BEGIN INPUT

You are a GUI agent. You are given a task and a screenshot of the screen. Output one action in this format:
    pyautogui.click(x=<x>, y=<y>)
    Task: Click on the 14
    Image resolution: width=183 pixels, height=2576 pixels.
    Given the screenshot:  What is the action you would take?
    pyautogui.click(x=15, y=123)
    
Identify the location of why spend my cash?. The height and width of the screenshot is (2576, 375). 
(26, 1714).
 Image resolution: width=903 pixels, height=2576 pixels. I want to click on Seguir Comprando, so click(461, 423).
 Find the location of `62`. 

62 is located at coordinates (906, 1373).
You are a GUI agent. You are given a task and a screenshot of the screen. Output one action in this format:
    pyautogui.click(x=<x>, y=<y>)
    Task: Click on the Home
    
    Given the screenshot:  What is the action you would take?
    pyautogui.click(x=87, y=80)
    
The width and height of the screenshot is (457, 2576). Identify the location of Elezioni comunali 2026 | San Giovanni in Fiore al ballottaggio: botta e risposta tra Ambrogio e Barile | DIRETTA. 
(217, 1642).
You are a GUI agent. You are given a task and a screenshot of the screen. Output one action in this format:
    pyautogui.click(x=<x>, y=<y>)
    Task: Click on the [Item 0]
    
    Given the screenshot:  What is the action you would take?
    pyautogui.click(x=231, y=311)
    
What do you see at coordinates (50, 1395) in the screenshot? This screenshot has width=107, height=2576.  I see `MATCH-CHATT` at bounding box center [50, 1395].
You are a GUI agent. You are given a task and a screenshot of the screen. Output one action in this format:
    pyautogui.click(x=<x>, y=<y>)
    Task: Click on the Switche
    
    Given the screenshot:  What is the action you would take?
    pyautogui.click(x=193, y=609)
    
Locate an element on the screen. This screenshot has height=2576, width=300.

END INPUT

ACTIVITY:
Your answer should consist of every record, printed exactly as given.

RESPONSE BOX:
You are a GUI agent. You are given a task and a screenshot of the screen. Output one action in this format:
    pyautogui.click(x=<x>, y=<y>)
    Task: Click on the 14
    Image resolution: width=183 pixels, height=2576 pixels.
    Given the screenshot:  What is the action you would take?
    pyautogui.click(x=15, y=123)
    
Identify the location of why spend my cash?. The height and width of the screenshot is (2576, 375). 
(26, 1714).
 Image resolution: width=903 pixels, height=2576 pixels. I want to click on Seguir Comprando, so click(461, 423).
 Find the location of `62`. 

62 is located at coordinates (906, 1373).
You are a GUI agent. You are given a task and a screenshot of the screen. Output one action in this format:
    pyautogui.click(x=<x>, y=<y>)
    Task: Click on the Home
    
    Given the screenshot:  What is the action you would take?
    pyautogui.click(x=87, y=80)
    
The width and height of the screenshot is (457, 2576). Identify the location of Elezioni comunali 2026 | San Giovanni in Fiore al ballottaggio: botta e risposta tra Ambrogio e Barile | DIRETTA. 
(217, 1642).
You are a GUI agent. You are given a task and a screenshot of the screen. Output one action in this format:
    pyautogui.click(x=<x>, y=<y>)
    Task: Click on the [Item 0]
    
    Given the screenshot:  What is the action you would take?
    pyautogui.click(x=231, y=311)
    
What do you see at coordinates (50, 1395) in the screenshot? This screenshot has width=107, height=2576.  I see `MATCH-CHATT` at bounding box center [50, 1395].
You are a GUI agent. You are given a task and a screenshot of the screen. Output one action in this format:
    pyautogui.click(x=<x>, y=<y>)
    Task: Click on the Switche
    
    Given the screenshot:  What is the action you would take?
    pyautogui.click(x=193, y=609)
    
Locate an element on the screen. This screenshot has height=2576, width=300.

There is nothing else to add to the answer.